NOTE 2 SUMMARY OF SIGNIFICANT ACCOUNTING POLICIES
Basis of Accounting
The financial statements of the Plan have been prepared on the accrual basis of accounting.
8
Valuation of Investments
The Plans investments are stated at fair value. Investments in mutual funds and common stock are
stated at current market prices in actively traded markets. Participant loans are valued at cost,
which approximates fair market value. The fair value of the Fidelity Managed Income Portfolio is
determined by the Trustee. This common trust fund invests in short-term and long-term conventional
and synthetic investment contracts issued by insurance companies and other institutions that meet
the high credit quality standards established by the Trustee. The investment contracts are recorded
at contract value (which represents contributions received, plus interest, less plan withdrawals),
which approximates fair value at December 31, 2007 and 2006.

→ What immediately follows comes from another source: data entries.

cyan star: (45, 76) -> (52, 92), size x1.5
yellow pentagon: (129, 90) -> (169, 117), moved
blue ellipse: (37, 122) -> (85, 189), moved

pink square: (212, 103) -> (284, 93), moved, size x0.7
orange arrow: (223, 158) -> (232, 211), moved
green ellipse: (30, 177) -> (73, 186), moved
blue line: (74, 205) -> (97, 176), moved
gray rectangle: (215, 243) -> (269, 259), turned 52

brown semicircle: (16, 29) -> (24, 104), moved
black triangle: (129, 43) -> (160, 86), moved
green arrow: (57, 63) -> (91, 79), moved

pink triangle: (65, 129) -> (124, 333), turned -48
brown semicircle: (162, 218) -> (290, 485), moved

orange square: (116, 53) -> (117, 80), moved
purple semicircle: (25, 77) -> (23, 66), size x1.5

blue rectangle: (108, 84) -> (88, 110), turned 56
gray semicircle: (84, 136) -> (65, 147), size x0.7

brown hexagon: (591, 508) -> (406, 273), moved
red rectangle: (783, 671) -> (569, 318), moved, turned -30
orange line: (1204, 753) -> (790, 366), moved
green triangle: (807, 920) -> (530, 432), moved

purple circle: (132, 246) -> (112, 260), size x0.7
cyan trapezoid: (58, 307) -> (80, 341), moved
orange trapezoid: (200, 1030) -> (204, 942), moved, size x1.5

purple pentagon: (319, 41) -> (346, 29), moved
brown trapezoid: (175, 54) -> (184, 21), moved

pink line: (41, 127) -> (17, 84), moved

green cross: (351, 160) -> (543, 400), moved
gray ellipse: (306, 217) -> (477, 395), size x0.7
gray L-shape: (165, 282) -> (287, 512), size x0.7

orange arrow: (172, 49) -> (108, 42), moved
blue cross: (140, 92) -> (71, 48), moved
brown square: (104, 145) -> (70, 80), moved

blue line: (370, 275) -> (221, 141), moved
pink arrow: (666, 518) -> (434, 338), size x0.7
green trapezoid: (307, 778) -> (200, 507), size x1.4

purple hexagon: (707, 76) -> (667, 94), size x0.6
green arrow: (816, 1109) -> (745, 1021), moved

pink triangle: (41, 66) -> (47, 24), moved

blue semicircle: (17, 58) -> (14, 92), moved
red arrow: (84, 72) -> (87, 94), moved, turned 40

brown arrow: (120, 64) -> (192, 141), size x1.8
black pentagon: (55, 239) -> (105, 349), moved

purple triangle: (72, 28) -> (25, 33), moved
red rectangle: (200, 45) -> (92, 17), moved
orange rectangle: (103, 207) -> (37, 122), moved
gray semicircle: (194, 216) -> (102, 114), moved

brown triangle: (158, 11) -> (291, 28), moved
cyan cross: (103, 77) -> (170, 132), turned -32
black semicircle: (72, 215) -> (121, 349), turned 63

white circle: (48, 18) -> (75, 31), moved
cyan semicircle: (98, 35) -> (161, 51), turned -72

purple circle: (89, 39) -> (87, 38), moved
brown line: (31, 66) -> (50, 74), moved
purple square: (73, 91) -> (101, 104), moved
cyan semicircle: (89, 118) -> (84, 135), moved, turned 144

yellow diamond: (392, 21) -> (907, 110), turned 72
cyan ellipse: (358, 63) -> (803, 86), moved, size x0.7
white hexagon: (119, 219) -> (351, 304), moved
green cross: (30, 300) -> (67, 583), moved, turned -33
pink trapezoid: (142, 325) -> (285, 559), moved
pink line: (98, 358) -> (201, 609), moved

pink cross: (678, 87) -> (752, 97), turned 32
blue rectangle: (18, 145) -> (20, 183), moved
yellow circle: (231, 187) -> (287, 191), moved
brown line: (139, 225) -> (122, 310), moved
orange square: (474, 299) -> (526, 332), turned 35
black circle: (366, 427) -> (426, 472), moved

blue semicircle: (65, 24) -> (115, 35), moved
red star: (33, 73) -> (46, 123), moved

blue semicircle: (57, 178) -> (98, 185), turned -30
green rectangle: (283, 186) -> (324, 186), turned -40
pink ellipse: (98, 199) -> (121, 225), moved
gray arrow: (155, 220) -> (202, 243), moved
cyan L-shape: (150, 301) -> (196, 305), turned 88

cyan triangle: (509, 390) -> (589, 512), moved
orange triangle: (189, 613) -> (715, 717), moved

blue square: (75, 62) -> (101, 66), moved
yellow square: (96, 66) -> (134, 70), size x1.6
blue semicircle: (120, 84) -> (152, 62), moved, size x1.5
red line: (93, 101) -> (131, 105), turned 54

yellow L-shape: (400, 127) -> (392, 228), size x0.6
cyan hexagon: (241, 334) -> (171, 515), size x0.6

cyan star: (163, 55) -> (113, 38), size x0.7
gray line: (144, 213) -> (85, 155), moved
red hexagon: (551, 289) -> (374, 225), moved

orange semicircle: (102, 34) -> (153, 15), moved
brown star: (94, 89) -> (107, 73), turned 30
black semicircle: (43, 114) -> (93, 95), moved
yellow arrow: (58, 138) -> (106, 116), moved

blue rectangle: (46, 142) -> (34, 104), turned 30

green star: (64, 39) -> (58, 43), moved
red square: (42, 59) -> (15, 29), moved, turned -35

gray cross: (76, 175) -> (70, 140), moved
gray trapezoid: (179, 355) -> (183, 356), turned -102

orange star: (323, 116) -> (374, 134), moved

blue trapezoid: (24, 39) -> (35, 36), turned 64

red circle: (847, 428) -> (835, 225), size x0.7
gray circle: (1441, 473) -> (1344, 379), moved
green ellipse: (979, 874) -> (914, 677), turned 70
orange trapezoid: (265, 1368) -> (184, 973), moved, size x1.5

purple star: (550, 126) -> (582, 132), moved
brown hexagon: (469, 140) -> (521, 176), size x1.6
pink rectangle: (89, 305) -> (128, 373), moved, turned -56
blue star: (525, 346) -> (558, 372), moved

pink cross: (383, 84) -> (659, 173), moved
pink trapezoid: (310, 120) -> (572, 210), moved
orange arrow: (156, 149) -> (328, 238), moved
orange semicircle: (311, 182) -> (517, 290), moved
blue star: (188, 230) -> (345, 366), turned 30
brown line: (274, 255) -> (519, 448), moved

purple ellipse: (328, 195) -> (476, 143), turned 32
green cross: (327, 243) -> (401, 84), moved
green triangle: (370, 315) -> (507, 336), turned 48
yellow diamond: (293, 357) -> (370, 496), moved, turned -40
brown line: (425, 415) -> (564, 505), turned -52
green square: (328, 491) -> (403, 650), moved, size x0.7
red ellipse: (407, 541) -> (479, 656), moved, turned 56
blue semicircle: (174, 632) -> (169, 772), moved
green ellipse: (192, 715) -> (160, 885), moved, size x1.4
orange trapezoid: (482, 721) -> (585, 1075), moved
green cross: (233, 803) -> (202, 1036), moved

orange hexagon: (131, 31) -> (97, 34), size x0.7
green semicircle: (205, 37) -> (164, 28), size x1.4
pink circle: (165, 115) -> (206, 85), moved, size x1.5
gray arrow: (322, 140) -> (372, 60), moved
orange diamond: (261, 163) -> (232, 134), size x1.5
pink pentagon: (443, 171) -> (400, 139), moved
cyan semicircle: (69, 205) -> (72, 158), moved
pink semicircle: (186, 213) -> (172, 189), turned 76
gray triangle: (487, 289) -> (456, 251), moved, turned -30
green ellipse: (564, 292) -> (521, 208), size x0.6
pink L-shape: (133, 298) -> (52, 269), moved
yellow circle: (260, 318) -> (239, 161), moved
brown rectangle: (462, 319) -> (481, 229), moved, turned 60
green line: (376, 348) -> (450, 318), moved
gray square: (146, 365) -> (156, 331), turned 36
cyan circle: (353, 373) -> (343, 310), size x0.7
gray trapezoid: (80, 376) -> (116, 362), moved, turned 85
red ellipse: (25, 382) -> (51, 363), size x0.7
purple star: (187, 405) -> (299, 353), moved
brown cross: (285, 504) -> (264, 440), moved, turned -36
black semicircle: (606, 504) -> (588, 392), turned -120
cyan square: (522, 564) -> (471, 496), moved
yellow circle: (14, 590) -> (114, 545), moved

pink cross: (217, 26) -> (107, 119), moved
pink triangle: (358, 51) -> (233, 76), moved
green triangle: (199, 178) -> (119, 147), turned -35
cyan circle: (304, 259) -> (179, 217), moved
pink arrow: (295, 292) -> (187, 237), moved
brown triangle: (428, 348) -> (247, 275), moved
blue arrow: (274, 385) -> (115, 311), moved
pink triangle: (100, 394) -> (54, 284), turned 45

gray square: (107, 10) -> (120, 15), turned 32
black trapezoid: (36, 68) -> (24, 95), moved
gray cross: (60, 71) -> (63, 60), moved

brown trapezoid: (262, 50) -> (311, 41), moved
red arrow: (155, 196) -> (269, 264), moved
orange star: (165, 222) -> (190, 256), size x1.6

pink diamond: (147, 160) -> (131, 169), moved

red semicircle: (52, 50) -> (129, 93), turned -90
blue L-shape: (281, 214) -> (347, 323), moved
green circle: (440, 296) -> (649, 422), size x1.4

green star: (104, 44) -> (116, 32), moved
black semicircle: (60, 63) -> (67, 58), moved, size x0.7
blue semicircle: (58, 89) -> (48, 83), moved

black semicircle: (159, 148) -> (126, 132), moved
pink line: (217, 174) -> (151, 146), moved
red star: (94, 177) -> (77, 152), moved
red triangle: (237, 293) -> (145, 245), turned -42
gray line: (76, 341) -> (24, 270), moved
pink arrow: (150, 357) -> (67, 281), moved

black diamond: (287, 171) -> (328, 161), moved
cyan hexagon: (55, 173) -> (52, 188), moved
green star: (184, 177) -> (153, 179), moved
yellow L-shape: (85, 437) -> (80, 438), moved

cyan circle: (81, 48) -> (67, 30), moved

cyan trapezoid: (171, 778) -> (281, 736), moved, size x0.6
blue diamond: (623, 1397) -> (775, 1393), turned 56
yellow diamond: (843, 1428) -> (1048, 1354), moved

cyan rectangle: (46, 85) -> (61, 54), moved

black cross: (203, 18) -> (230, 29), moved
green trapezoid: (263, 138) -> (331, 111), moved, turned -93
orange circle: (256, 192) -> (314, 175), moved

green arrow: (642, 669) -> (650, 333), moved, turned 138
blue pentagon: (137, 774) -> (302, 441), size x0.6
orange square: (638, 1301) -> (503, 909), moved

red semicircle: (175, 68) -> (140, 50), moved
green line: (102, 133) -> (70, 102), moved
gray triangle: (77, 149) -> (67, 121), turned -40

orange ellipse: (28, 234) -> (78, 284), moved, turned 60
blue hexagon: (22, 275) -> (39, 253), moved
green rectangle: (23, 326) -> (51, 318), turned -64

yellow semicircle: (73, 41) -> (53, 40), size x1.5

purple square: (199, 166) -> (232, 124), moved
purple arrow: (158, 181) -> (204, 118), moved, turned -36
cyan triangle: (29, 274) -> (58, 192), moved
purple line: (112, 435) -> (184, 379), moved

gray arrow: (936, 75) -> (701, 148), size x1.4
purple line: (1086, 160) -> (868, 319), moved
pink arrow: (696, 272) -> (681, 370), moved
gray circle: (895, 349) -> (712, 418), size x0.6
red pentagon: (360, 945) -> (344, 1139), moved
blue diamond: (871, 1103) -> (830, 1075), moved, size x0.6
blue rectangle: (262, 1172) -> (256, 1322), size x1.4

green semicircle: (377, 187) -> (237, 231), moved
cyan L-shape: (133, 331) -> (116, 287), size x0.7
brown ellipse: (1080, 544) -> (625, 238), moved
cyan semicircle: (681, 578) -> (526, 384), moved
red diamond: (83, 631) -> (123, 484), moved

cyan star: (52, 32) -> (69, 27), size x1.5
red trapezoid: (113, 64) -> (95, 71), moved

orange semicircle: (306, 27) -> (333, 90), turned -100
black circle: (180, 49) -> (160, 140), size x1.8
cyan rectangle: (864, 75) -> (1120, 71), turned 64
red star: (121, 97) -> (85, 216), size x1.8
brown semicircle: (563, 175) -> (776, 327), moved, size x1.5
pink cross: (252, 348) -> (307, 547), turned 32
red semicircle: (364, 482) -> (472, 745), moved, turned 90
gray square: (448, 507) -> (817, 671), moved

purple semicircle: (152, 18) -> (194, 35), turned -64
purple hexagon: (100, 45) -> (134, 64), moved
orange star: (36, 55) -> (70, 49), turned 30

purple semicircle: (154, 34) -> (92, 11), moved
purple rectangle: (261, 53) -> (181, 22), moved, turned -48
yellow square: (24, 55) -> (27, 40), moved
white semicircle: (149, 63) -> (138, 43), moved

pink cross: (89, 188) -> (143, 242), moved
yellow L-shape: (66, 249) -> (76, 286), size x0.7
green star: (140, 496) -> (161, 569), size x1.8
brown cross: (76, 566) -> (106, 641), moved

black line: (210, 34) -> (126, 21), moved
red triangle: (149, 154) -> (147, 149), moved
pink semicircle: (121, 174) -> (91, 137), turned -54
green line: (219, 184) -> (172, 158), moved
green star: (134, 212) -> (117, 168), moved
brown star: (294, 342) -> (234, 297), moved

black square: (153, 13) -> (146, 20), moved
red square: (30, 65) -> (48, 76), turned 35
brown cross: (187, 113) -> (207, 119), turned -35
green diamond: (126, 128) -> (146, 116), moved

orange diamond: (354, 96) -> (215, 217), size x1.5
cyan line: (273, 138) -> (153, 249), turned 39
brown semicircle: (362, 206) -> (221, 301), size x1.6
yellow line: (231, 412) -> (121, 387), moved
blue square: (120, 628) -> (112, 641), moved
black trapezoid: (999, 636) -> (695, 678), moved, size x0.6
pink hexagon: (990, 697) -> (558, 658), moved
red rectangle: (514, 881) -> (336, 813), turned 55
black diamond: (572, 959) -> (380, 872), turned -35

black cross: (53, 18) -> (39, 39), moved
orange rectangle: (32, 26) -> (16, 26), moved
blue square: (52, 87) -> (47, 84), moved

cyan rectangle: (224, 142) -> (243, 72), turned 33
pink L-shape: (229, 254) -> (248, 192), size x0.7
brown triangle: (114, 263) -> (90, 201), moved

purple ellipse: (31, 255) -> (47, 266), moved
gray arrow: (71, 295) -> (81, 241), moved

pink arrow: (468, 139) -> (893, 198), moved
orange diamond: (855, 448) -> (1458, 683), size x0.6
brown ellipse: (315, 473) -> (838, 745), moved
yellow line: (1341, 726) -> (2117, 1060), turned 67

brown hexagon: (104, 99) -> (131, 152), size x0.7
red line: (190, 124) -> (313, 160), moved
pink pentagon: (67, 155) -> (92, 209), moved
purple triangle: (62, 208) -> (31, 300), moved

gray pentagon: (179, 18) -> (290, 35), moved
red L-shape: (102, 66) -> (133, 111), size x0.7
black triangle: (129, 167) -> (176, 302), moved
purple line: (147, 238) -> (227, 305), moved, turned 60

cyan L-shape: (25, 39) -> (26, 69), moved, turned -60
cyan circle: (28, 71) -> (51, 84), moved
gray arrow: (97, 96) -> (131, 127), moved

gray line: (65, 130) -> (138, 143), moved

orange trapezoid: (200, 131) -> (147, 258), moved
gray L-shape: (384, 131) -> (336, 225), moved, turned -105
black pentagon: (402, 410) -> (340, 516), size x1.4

While Plan investments are presented at fair value in the statement of net assets available for
benefits, any material difference between the fair value of the Plans direct and indirect
interests in fully benefit-responsive investment contracts and their contract value is presented as
an adjustment line in the statement of net assets available for benefits, because contract value is
the relevant measurement attribute for that portion of the Plans net assets available for
benefits. Contract value represents contributions made to a contract, plus earnings, less
participant withdrawals and administrative expenses. Participants in fully benefit-responsive
contracts may ordinarily direct the withdrawal or transfer of all or a portion of their investment
at contract value. The Plan holds an indirect interest in such contracts through its investment in
the common trust fund.
Effect of Newly Issued But Not Yet Effective Accounting Standards
In September 2006, the FASB issued Statement No. 157, Fair Value Measurements. This Statement
defines fair value, establishes a framework for measuring fair value and expands disclosures about
fair value measurements. This Statement establishes a fair value hierarchy about the assumptions
used to measure fair value and clarifies assumptions about risk and the effect of a restriction on
the sale or use of an asset. The standard is effective for fiscal years beginning after November
15, 2007. In February 2008, the FASB issued Staff Position (FSP) 157-2, Effective Date of FASB
Statement No. 157. This FSP delays the effective date of FAS 157 for all nonfinancial assets and
nonfinancial liabilities, except those that are recognized or disclosed at fair value on a
recurring basis (at least annually) to fiscal years beginning after November 15, 2008, and interim
periods within those fiscal years. The impact of adoption of FASB Statement No. 157 on the Plans
net assets available for benefits and changes in net assets available for benefit is not
anticipated to be material.
In February 2007, the FASB issued Statement No. 159, The Fair Value Option for Financial Assets and
Financial Liabilities. The standard provides reporting entities with an option to report selected
financial assets and liabilities at fair value and establishes presentation and disclosure
requirements designed to facilitate comparisons between reporting entities that choose different
measurement attributes for similar types of assets and liabilities. The new standard is effective
for the Plan on January 1, 2008. The Plan did not elect the fair value option for any financial
assets or financial liabilities as of January 1, 2008.
9
APTARGROUP, INC.
PROFIT SHARING AND SAVINGS PLAN
NOTES TO FINANCIAL STATEMENTS
DECEMBER 31, 2007 AND 2006
Contributions
Employer and employee contributions are invested directly in appropriate funds based upon employee
elections made at the date of enrollment or through authorized changes in elections.
Plan Transfers
Participant contributions included in the Statement of Changes in Net Assets in the amount of
$376,400 were transferred to the Plan as a result of the employee rollover provision of the Plan
during 2007.
Payment of Benefits
Benefits are recorded when paid.
Use of Estimates
The preparation of financial statements in conformity with U.S. generally accepted accounting
principles requires management to make estimates and assumptions that affect the reported amounts
of net assets and changes thereto. Actual amounts could differ from those estimates.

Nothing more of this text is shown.